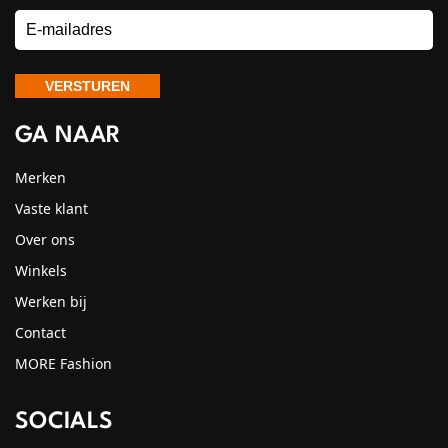
GA NAAR
Merken
Vaste klant
Over ons
Winkels
Werken bij
Contact
MORE Fashion
SOCIALS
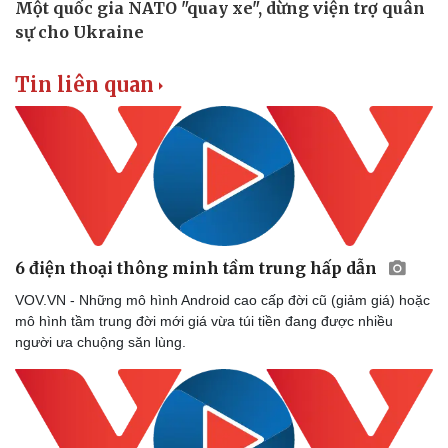
Thể thao
Ô tô - Xe máy
Bóng đá
Ô tô
Lịch thi đấu bóng đá
Xe máy
Tin liên quan
Thế giới thể thao
Tư vấn
eSports
Hậu trường
6 điện thoại thông minh tầm trung hấp dẫn
VOV.VN - Những mô hình Android cao cấp đời cũ (giảm giá) hoặc
mô hình tầm trung đời mới giá vừa túi tiền đang được nhiều
người ưa chuộng săn lùng.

Problem requirements:
For each record above, write it out exactly and omit any picture.

Output:
GA NAAR
Merken
Vaste klant
Over ons
Winkels
Werken bij
Contact
MORE Fashion
SOCIALS
Thể thao
Ô tô - Xe máy
Bóng đá
Ô tô
Lịch thi đấu bóng đá
Xe máy
Tin liên quan
Thế giới thể thao
Tư vấn
eSports
Hậu trường
6 điện thoại thông minh tầm trung hấp dẫn
VOV.VN - Những mô hình Android cao cấp đời cũ (giảm giá) hoặc
mô hình tầm trung đời mới giá vừa túi tiền đang được nhiều
người ưa chuộng săn lùng.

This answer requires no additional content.